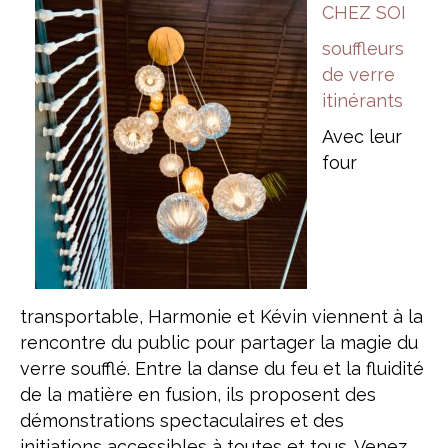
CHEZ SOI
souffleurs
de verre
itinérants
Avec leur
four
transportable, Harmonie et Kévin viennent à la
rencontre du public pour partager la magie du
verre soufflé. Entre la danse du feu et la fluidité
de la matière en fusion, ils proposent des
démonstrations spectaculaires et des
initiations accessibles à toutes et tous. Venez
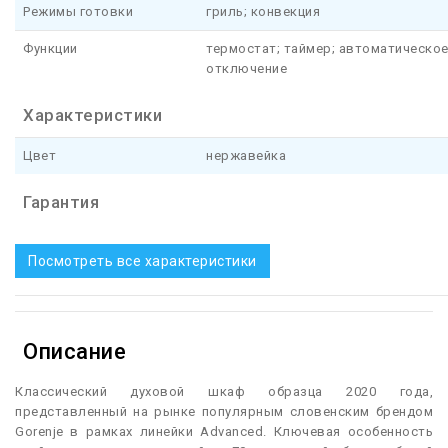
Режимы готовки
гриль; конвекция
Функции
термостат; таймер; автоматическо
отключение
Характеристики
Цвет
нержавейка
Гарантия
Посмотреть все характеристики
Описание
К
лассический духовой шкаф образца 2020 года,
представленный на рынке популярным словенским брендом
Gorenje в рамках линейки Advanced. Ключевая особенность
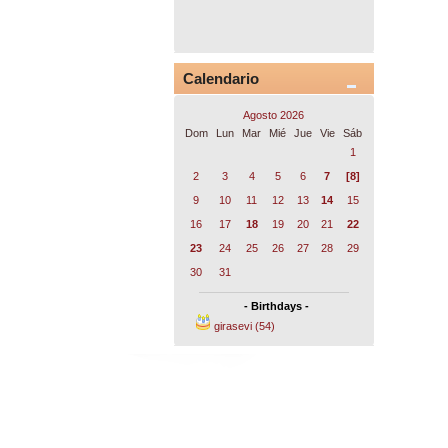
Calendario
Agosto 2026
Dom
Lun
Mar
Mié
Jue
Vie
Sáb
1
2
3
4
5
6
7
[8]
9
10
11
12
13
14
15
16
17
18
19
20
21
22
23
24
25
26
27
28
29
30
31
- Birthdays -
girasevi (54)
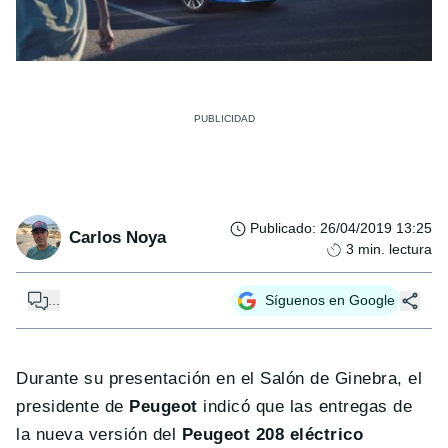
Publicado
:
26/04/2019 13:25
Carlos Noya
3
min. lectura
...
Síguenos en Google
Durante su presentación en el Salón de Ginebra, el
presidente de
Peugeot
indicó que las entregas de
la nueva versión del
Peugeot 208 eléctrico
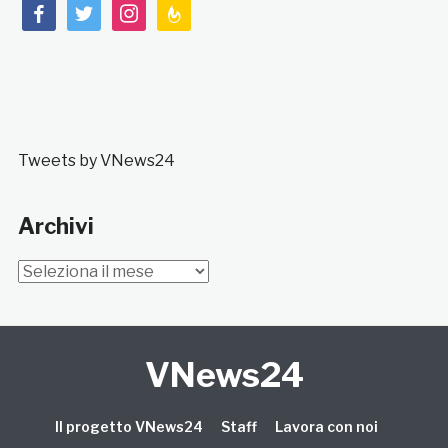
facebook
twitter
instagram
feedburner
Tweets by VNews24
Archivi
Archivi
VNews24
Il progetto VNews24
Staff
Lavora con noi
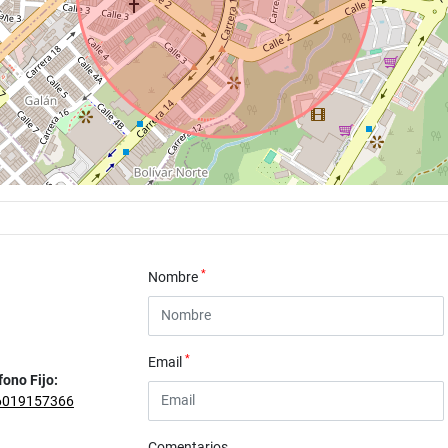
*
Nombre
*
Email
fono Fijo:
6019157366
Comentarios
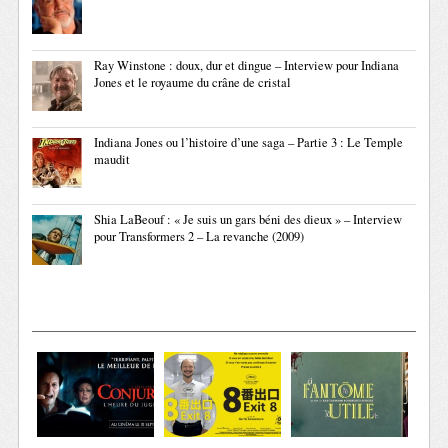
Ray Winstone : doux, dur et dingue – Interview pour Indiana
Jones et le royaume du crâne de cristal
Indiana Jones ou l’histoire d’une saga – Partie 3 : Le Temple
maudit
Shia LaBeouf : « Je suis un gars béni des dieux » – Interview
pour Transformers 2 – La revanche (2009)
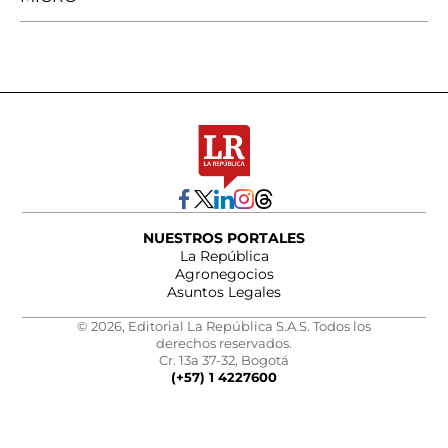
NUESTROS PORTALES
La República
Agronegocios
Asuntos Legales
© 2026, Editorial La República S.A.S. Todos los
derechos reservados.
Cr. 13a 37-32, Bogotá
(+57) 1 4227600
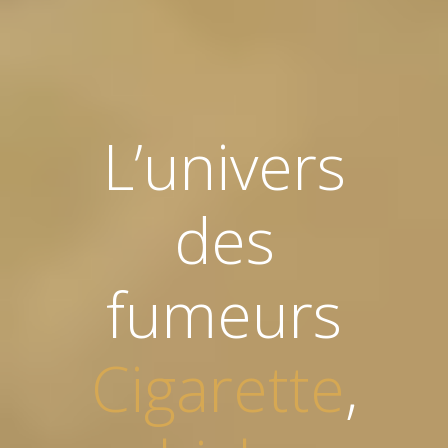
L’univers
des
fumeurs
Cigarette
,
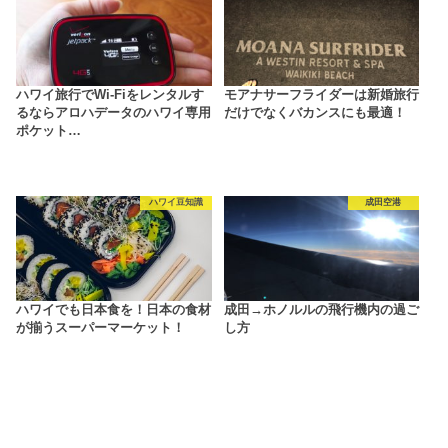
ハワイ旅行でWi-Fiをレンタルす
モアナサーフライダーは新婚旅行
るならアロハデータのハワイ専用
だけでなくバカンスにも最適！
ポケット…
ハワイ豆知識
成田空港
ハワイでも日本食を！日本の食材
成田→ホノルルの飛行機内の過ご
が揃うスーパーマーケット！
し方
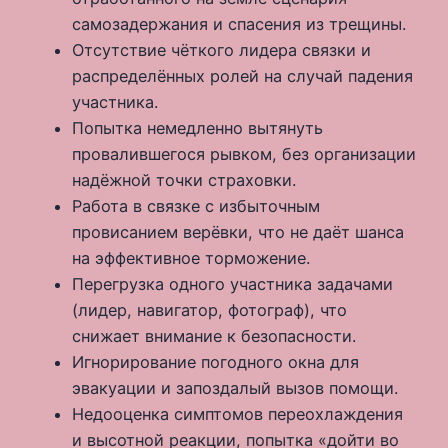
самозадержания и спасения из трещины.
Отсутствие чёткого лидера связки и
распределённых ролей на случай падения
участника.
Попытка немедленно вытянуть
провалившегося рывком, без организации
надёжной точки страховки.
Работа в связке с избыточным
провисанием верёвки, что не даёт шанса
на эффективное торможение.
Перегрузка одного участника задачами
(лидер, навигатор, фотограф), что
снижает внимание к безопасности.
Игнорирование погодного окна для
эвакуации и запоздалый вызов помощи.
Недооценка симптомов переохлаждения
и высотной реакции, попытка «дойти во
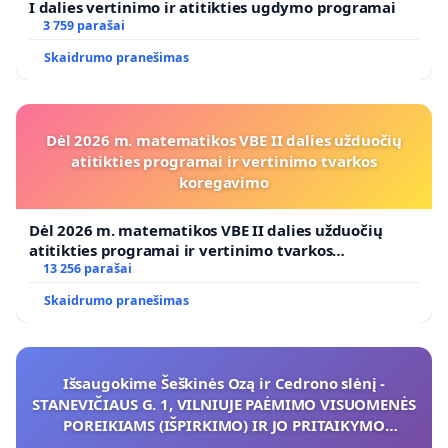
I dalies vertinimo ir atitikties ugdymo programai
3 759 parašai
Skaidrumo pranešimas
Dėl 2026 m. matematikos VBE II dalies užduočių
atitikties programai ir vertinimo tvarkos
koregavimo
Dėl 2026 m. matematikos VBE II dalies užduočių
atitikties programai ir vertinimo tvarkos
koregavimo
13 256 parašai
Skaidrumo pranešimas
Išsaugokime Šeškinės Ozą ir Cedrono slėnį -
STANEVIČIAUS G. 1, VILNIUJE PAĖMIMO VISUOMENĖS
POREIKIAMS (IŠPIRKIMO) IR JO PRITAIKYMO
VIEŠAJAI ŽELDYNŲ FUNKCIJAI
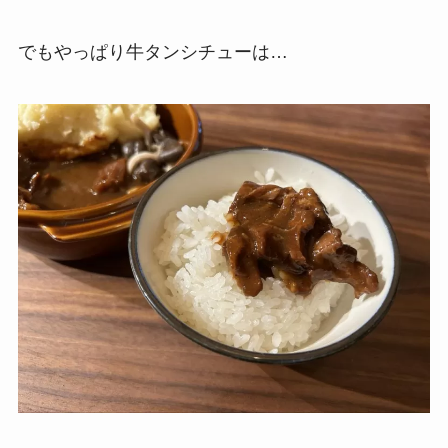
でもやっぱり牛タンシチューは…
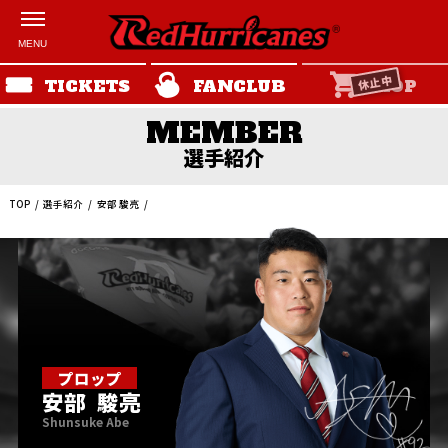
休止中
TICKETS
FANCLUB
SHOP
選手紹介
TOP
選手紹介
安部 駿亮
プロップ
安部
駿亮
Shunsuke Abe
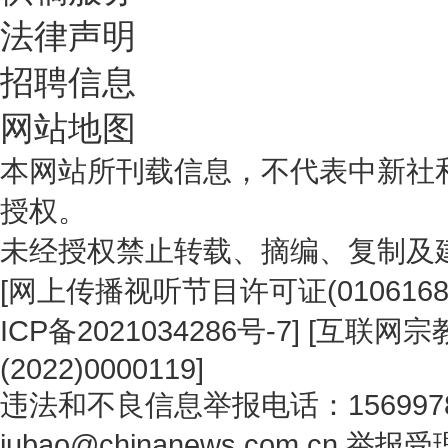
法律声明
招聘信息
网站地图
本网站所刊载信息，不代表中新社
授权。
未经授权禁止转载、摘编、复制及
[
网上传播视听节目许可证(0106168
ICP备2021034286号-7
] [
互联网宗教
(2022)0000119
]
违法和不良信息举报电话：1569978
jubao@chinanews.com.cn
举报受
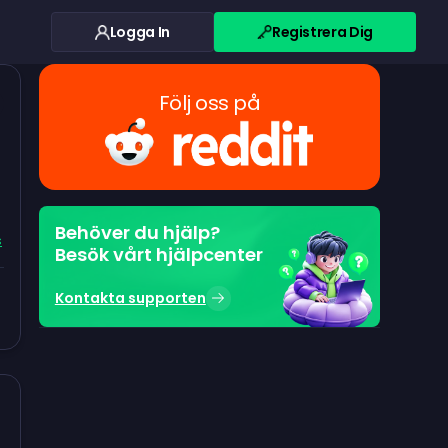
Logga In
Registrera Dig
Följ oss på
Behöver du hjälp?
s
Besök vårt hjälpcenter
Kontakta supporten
═══
Write out every line of the data that holds the word "Jones".

Jones et le royaume du crâne de cristal
Indiana Jones ou l’histoire d’une saga – Partie 3 : Le Temple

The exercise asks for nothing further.